What about Those Data Center Plays?
Readers of this dinobaby blog and our new “Telegram Notes” know that we have been monitoring one of the most unusual AI compute / data center plays in the last two years. Believe me, there have been some wild and crazy ones. Have you been to Memphis lately?
I am referencing the publicly traded cancer research company that flipped into a reseller of AI compute. Yep, makes perfect sense. Plus the maneuver was accomplished in five or six months in 2025. I am referring to AlphaTON Capital, NASDAQ:ATON. (Did you know “ATON” is the name of a big Russian financial outfit?)
AlphaTON Capital has publicly claimed ownership of 500 Nvidia GB200 graphics processing units, positioning that holding as a substantial artificial intelligence infrastructure asset. Examined against the Vera Rubin announcement, that position has the profile of a stranded investment in accelerating decline.
The GB200 is what I would called stable, current-generation hardware today. But Vera Rubin’s stated economics — one-tenth the cost per token compared to Blackwell — mean that GB200-based compute will become progressively uncompetitive as Vera Rubin deployments roll out. Customers purchasing artificial intelligence compute services make decisions on cost per token and performance per watt. On both metrics, GB200 infrastructure is likely to be less efficient even if one considers the deployment delays discussed above.
AlphaTON Capital’s position is further weakened by its infrastructure dependency. The company has no purpose-built facility. Its 500 units are dependent on a colocation arrangement with a data center in Sweden. This wonderful country’s data center operators partnering or hired by AlphaTON Capital have to navigate the same procurement, permitting, cooling retrofit, and optimization timeline that constrains most AI compute data center operators. By the time the AlphaTON Capital chips are producing revenue, the market value of GB200-based compute will have deteriorated significantly.

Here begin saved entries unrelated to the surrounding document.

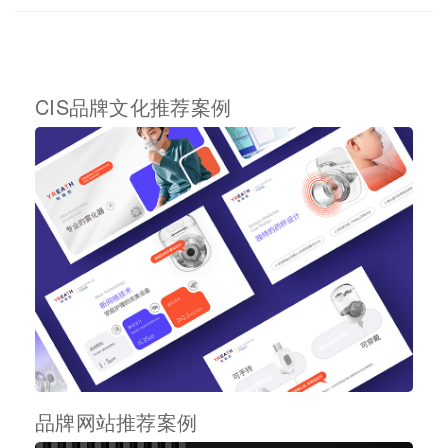
CIS品牌文化推荐案例
品牌网站推荐案例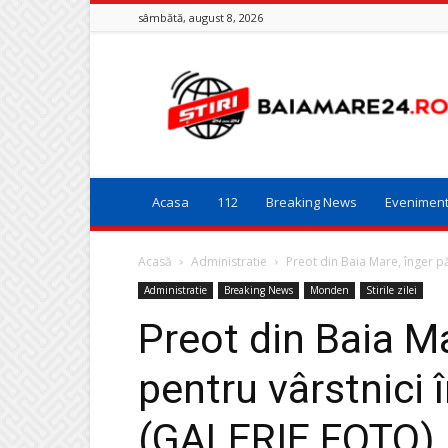
sâmbătă, august 8, 2026
Baia
Mare
24
Acasa
112
Breaking News
Evenimen
Acasă
Administratie
Preot din Baia Mare, înger p
Administratie
Breaking News
Monden
Stirile zilei
Preot din Baia Ma
pentru vârstnici
(GALERIE FOTO)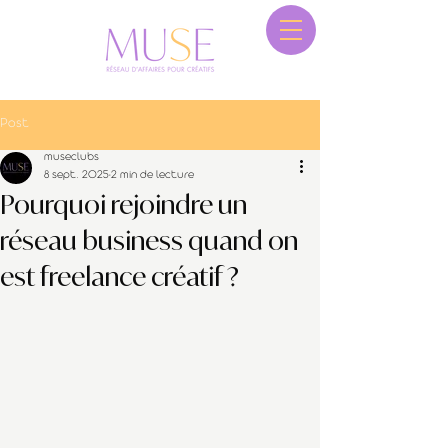
Post
museclubs
8 sept. 2025
2 min de lecture
Pourquoi rejoindre un
réseau business quand on
est freelance créatif ?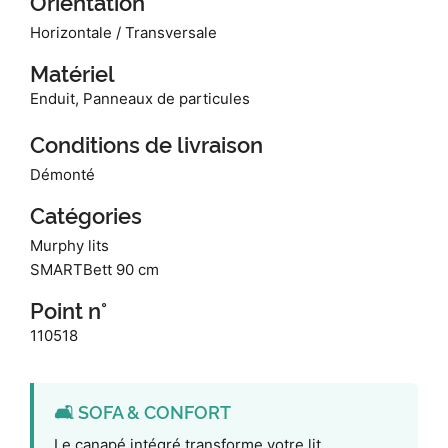
Orientation
Horizontale / Transversale
Matériel
Enduit, Panneaux de particules
Conditions de livraison
Démonté
Catégories
Murphy lits
SMARTBett 90 cm
Point n°
110518
🛋️ SOFA & CONFORT
Le canapé intégré transforme votre lit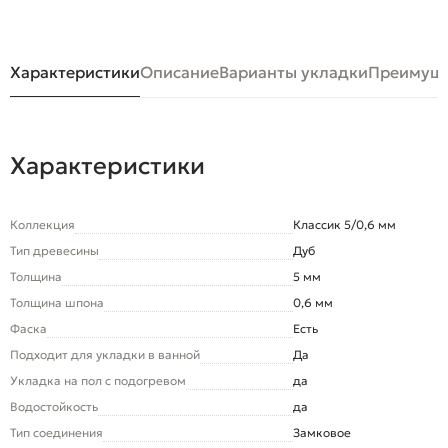
Характеристики
Описание
Варианты укладки
Преимуще
Характеристики
Коллекция
Классик 5/0,6 мм
Тип древесины
Дуб
Толщина
5 мм
Толщина шпона
0,6 мм
Фаска
Есть
Подходит для укладки в ванной
Да
Укладка на пол c подогревом
да
Водостойкость
да
Тип соединения
Замковое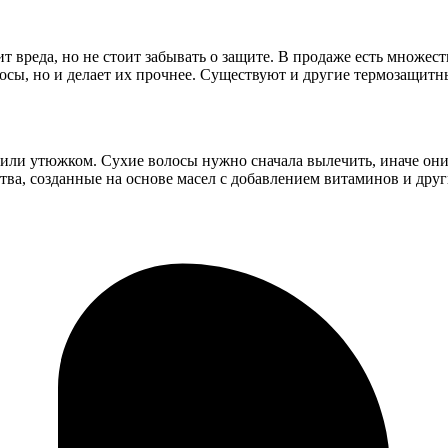
т вреда, но не стоит забывать о защите. В продаже есть множес
осы, но и делает их прочнее. Существуют и другие термозащитн
и или утюжком. Сухие волосы нужно сначала вылечить, иначе они
ства, созданные на основе масел с добавлением витаминов и др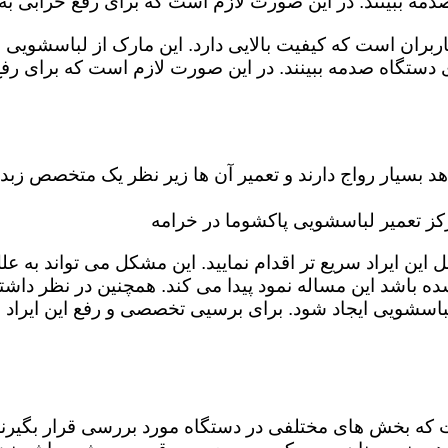
مه ببینند. در این صورت لازم است که برای رفع خرابی به 
بران است که کیفیت بالایی دارد. این مارک از لباسشویی م
دستگاه صدمه ببینند. در این صورت لازم است که برای رفع
بسیار رواج دارند و تعمیر آن ها زیر نظر یک متخصص زبده 
ز تعمیر لباسشویی پاکشوما در خرامه
 ایراد سریع تر اقدام نمایید. این مشکل می تواند به علل گ
ه باشد این مساله نمود پیدا می کند. همچنین در نظر داشته 
باسشویی ایجاد شود. برای برسیی تخصصی و رفع این ایراد 
 بخش های مختلفی در دستگاه مورد بررسی قرار بگیرند تا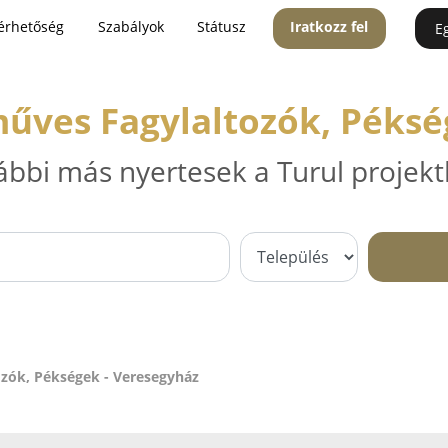
érhetőség
Szabályok
Státusz
Iratkozz fel
E
űves Fagylaltozók, Péksé
ábbi más nyertesek a Turul projekt
zók, Pékségek - Veresegyház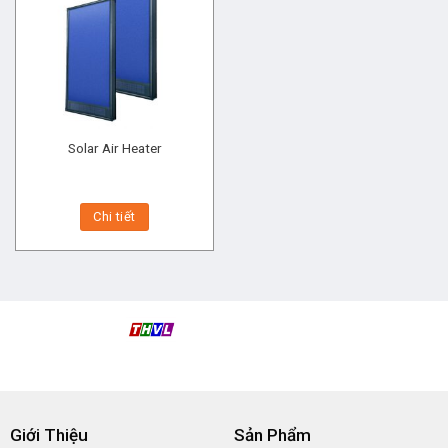
Solar Air Heater
Chi tiết
Giới Thiệu
Sản Phẩm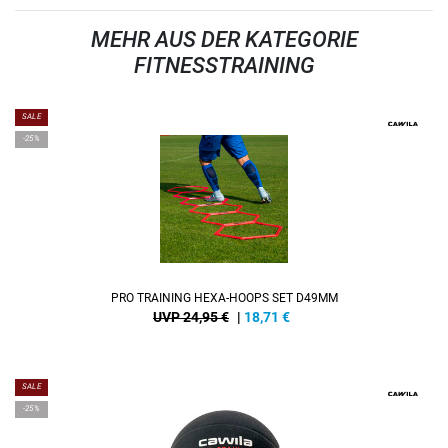
MEHR AUS DER KATEGORIE
FITNESSTRAINING
SALE
-25%
PRO TRAINING HEXA-HOOPS SET D49MM
UVP 24,95 €
|
18,71
€
SALE
-25%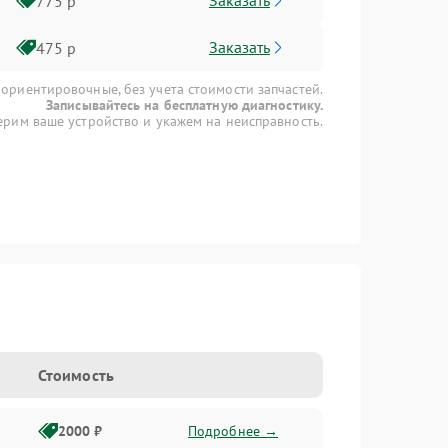
Заказать
775 р
Заказать
475 р
 ориентировочные, без учета стоимости запчастей.
Записывайтесь на бесплатную диагностику.
рим ваше устройство и укажем на неисправность.
Стоимость
2000 ₽
Подробнее →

Graphics processing units that cannot compete on cost-per-token economics in a market increasingly defined by Vera Rubin benchmarks do not retain enterprise customers. These chips seem destined to be suited for lower margin jobs. At some point, the GB200s may turn up on eBay. For a publicly-traded company whose valuation depends on the market accepting its artificial intelligence infrastructure swizzle, words won’t work.
The consequences will not be measured in turtle time clock tips. The speed of the problem will startle many, including AlphaTON Capital’s investors.